Fall is a full month—perhaps five or six weeks, actually, depending on the species—behind what we natives have learned to expect. In fact, the normal course of events is that weather drives most of the deciduous species to deciduate in unison—Whomp! The ground is covered in leaves. But the lack of cold weather has left every species to define its own schedule this year. My lawn would typically be inches deep in copper beech leaves from my neighbor’s tree by now, the magnolia leaves would have been raked into the compost pile weeks ago, and I’d be expecting to do my last lawn cleanup just before the first real snowfall. This year, I expect to be raking the lawn in January, if not February.
We’ve had only one sharp freeze sufficient to wilt tomatoes, a week or so ago. Having paid attention to the weather forecast the previous morning, I went out and picked the last of the mature green tomatoes, and we’ll be enjoying our own garden tomatoes at Thanksgiving dinner. A couple might even make it to Christmas. If you live in a warmer part of the world, that might not sound impressive, but it isn’t something I’ve experienced before.
I won’t try to connect this with the large issue of climate change, because this is liable to be a freak occurrence (time will tell).
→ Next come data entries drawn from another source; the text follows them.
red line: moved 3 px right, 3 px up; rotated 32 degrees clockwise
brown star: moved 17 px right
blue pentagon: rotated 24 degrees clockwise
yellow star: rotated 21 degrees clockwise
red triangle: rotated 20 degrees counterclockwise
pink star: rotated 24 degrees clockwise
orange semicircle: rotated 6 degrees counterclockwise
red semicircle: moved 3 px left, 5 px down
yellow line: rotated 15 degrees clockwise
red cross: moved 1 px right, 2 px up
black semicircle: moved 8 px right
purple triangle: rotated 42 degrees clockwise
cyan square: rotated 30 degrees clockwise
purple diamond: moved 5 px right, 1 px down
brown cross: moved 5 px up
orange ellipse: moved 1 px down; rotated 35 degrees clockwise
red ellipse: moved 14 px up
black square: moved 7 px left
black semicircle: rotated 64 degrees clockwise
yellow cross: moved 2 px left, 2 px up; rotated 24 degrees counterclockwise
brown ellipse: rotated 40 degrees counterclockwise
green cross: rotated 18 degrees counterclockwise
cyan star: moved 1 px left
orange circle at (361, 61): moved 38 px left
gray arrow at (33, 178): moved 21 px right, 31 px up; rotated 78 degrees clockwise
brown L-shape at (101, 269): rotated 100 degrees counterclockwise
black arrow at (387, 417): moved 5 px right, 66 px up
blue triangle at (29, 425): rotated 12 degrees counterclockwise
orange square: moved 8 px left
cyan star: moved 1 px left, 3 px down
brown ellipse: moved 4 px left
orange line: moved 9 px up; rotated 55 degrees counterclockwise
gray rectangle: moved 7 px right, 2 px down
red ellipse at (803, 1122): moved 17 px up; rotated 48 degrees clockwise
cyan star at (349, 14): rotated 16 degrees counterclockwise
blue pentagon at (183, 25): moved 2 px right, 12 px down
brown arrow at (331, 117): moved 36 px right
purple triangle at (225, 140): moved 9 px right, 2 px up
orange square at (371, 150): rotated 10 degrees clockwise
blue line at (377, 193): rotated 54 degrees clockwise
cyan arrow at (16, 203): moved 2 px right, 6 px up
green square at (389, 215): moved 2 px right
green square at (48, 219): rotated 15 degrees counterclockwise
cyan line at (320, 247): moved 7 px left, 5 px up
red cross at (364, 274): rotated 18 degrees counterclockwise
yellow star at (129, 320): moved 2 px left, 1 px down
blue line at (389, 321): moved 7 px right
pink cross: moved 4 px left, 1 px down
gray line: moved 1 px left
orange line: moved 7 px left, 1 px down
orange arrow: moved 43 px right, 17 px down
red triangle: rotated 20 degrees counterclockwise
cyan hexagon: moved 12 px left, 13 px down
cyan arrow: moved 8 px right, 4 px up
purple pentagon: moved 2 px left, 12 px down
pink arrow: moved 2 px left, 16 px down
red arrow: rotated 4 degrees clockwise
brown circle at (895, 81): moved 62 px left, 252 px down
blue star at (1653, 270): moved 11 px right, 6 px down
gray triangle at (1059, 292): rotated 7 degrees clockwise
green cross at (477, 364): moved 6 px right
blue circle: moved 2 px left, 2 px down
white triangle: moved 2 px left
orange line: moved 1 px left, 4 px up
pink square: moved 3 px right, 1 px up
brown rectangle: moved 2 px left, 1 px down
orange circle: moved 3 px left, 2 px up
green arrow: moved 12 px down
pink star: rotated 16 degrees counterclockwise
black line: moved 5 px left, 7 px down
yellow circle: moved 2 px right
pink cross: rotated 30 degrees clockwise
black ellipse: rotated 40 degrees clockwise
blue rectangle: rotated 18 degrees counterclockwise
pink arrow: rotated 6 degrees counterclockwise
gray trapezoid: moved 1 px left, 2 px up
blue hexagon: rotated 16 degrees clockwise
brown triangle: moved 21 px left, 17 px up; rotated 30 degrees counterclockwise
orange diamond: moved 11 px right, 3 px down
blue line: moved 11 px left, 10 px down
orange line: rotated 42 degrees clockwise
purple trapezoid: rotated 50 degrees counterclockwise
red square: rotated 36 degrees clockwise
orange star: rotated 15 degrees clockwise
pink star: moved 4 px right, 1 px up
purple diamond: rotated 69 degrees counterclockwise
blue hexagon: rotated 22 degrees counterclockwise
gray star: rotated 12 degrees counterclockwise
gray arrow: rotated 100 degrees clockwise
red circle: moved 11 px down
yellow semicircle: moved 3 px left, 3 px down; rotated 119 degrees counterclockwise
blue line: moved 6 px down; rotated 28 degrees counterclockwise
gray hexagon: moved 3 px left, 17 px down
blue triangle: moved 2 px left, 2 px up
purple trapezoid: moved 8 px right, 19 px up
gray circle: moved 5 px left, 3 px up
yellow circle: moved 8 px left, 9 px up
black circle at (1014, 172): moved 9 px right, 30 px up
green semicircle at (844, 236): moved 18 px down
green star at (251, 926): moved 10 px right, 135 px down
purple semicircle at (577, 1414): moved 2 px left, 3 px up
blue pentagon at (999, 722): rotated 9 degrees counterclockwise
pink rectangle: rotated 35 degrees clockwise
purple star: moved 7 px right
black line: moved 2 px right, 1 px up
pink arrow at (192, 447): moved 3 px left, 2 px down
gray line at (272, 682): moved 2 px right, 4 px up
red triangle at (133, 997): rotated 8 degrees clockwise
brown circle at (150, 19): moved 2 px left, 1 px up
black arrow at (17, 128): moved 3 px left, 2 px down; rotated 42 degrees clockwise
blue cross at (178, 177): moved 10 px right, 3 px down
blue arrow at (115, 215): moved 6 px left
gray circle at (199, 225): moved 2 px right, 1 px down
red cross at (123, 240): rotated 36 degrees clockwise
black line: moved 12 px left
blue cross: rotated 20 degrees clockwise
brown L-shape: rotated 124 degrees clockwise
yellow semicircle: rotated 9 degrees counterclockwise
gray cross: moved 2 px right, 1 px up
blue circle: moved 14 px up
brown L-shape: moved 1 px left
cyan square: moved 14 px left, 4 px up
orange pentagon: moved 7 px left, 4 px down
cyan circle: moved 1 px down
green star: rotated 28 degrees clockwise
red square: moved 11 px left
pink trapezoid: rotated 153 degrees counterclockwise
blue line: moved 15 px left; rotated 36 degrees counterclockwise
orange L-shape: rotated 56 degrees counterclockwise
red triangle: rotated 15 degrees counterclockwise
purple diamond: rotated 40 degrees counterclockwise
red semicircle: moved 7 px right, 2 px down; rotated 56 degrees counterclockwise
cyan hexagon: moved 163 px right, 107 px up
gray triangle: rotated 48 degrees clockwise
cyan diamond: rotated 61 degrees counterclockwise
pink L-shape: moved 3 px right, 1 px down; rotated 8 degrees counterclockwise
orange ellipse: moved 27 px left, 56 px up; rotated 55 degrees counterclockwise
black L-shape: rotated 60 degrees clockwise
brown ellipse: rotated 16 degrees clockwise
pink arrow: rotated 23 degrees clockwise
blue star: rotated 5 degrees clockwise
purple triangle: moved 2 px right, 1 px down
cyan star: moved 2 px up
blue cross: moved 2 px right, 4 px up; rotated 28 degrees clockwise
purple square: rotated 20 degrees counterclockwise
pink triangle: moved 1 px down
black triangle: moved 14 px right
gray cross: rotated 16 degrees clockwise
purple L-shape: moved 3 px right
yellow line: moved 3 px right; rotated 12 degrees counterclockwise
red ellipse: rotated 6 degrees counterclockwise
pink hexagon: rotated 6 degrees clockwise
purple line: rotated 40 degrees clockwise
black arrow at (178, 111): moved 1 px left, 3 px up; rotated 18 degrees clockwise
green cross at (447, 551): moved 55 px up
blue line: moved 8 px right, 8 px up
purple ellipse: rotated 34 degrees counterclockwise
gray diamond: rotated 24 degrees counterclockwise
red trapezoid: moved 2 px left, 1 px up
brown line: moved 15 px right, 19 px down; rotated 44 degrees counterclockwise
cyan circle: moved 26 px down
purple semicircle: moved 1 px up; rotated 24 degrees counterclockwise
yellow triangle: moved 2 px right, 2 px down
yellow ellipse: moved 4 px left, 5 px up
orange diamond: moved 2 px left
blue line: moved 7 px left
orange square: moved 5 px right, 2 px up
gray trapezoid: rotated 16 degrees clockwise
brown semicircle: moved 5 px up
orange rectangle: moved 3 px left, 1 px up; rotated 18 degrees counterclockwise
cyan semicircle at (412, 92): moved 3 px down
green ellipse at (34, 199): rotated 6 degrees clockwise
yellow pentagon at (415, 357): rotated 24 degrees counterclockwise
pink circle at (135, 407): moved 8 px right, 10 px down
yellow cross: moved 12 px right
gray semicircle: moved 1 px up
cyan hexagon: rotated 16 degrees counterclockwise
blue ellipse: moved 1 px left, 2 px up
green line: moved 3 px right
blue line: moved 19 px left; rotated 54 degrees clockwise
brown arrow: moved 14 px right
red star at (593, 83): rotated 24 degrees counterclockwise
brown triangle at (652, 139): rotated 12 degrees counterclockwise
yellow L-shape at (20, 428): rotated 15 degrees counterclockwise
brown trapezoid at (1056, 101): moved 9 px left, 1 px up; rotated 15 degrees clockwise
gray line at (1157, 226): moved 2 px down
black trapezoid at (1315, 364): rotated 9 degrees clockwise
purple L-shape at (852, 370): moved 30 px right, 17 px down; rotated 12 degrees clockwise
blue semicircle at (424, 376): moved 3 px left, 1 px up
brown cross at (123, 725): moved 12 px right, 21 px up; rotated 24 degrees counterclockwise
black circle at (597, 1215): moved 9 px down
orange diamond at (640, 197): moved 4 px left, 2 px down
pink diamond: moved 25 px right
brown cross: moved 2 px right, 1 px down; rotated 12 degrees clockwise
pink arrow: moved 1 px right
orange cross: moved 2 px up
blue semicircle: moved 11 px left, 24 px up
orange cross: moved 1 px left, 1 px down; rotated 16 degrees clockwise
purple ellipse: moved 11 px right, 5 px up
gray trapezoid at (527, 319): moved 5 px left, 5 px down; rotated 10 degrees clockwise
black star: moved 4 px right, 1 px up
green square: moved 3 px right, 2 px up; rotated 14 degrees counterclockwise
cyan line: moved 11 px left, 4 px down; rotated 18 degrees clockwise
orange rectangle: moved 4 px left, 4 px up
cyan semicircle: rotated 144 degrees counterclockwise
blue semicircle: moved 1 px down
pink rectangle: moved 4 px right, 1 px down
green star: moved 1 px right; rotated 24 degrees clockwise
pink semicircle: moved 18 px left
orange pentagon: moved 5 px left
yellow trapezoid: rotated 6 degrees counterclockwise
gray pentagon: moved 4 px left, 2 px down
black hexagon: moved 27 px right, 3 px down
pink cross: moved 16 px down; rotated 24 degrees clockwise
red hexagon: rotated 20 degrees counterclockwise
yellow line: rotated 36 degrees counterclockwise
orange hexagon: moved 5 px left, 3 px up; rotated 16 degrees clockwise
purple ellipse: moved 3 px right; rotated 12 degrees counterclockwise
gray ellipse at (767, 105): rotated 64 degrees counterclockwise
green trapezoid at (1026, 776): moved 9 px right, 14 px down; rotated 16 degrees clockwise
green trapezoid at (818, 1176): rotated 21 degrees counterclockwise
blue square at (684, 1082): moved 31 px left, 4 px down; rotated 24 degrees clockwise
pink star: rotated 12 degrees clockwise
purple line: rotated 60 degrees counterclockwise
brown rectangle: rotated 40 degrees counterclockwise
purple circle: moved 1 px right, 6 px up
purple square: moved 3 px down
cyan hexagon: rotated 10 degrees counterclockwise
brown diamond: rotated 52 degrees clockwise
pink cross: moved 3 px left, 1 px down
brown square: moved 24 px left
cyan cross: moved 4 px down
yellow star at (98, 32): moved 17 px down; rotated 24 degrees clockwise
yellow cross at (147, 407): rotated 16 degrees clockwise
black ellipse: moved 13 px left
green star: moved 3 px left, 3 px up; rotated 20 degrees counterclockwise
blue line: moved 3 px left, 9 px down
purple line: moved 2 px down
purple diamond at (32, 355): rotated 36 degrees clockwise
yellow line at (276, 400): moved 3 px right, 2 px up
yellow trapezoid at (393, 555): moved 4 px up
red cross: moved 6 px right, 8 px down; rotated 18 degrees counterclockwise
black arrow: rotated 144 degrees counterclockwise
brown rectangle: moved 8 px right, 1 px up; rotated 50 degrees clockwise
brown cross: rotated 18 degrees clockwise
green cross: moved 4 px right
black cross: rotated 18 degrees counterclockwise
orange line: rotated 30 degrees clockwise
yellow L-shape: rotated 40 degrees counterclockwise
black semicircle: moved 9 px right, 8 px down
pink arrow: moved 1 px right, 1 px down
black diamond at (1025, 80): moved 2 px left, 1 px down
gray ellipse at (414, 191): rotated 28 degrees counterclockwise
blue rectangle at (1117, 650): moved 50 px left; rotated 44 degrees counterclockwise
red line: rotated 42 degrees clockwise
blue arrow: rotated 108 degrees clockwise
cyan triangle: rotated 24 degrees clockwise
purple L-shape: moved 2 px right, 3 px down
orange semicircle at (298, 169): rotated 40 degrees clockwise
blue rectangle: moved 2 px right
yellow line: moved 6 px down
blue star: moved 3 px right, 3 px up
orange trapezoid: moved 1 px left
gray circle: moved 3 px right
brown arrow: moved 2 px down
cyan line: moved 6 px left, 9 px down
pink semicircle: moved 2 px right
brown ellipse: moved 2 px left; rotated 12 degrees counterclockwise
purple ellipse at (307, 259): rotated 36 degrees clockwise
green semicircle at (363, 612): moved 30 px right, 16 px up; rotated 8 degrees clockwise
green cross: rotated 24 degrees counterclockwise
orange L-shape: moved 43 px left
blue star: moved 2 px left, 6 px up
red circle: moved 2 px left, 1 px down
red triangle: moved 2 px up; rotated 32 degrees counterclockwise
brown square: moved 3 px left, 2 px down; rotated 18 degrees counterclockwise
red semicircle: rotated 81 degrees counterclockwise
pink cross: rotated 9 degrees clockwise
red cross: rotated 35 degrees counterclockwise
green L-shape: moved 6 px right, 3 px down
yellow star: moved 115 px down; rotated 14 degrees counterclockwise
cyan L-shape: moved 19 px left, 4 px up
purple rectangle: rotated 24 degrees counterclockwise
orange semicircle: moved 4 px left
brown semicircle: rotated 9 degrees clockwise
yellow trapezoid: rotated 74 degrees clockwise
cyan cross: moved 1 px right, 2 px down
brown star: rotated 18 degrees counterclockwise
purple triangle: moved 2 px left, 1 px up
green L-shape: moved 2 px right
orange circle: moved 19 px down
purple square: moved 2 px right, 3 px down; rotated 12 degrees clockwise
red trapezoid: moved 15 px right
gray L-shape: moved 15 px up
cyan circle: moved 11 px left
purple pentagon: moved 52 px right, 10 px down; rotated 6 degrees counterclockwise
I’m just looking forward to using less fossil fuel for heating this winter. I’ll probably spend as much or more, given the rapid rise in energy prices, but consuming less is good, anyway.
What does this have to do with the subject of this blog? Not a damn thing.
It is ridiculuth! At my house, we just harvested the last of the watermelons, which normally shouldn't be around this late.
I’m in Katharine’s neck o’ the woods and, while I can no longer stand the cold, there’s something a bit strange at how warm it’s remained.
There’s a place in Riverhead, Katharine, where I occasionally lunch. Just two Saturdays ago, my wife and I sat outside overlooking the Peconic River. It was perfectly pleasant. But strange.
Still, Dick, as long as the polar ice caps don’t empty into the Long Island Sound in the forseeable future, I’m going to enjoy the unseasonable warm and push the vague disquiet I feel about it to the back of my mind.
My wife, a California native, says she's upset about global warming but glad about Connecticut warming.